Please reproduce all the records exactly while leaving out their pictures.

Records from a data source
○ ○ ○ ○
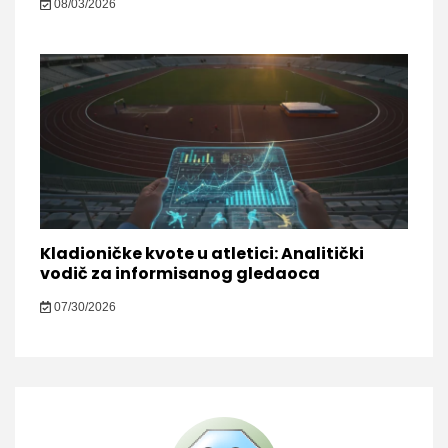
08/03/2026
Kladioničke kvote u atletici: Analitički
vodič za informisanog gledaoca
07/30/2026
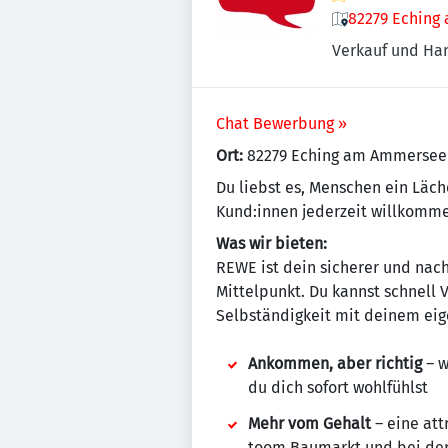
82279 Eching
Verkauf und Ha
Chat Bewerbung »
Ort:
82279 Eching am Ammersee
Du liebst es, Menschen ein Läch
Kund:innen jederzeit willkomme
Was wir bieten:
REWE ist dein sicherer und nach
Mittelpunkt. Du kannst schnell
Selbständigkeit mit deinem eig
Ankommen, aber richtig
– w
du dich sofort wohlfühlst
Mehr vom Gehalt
– eine att
toom Baumarkt und bei de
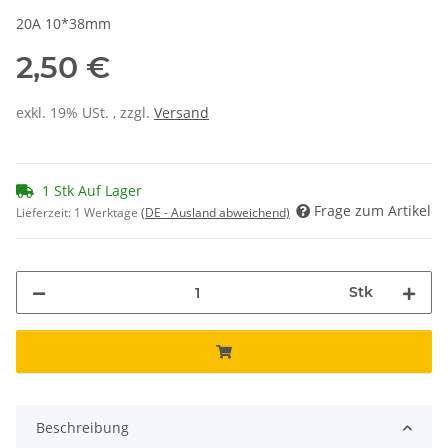
20A 10*38mm
2,50 €
exkl. 19% USt. , zzgl.
Versand
1 Stk Auf Lager
Frage zum Artikel
Lieferzeit:
1 Werktage
(DE - Ausland abweichend)
Stk
Beschreibung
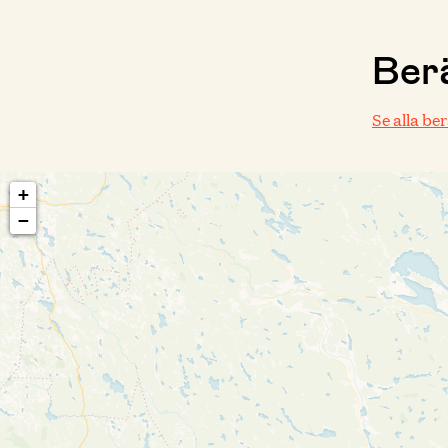
Berä
Se alla be
+
−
○ ○ ○ ○
* **Task output**
08/03/2026
Kladioničke kvote u atletici: Analitički
vodič za informisanog gledaoca
07/30/2026
82279 Eching
Verkauf und Ha
Chat Bewerbung »
Ort:
82279 Eching am Ammersee
Du liebst es, Menschen ein Läch
Kund:innen jederzeit willkomme
Was wir bieten:
REWE ist dein sicherer und nach
Mittelpunkt. Du kannst schnell
Selbständigkeit mit deinem eig
Ankommen, aber richtig
– w
du dich sofort wohlfühlst
Mehr vom Gehalt
– eine att
toom Baumarkt und bei de
20A 10*38mm
2,50 €
exkl. 19% USt. , zzgl.
Versand
1 Stk Auf Lager
Frage zum Artikel
Lieferzeit:
1 Werktage
(DE - Ausland abweichend)
Stk
Beschreibung
Berä
Se alla be
+
−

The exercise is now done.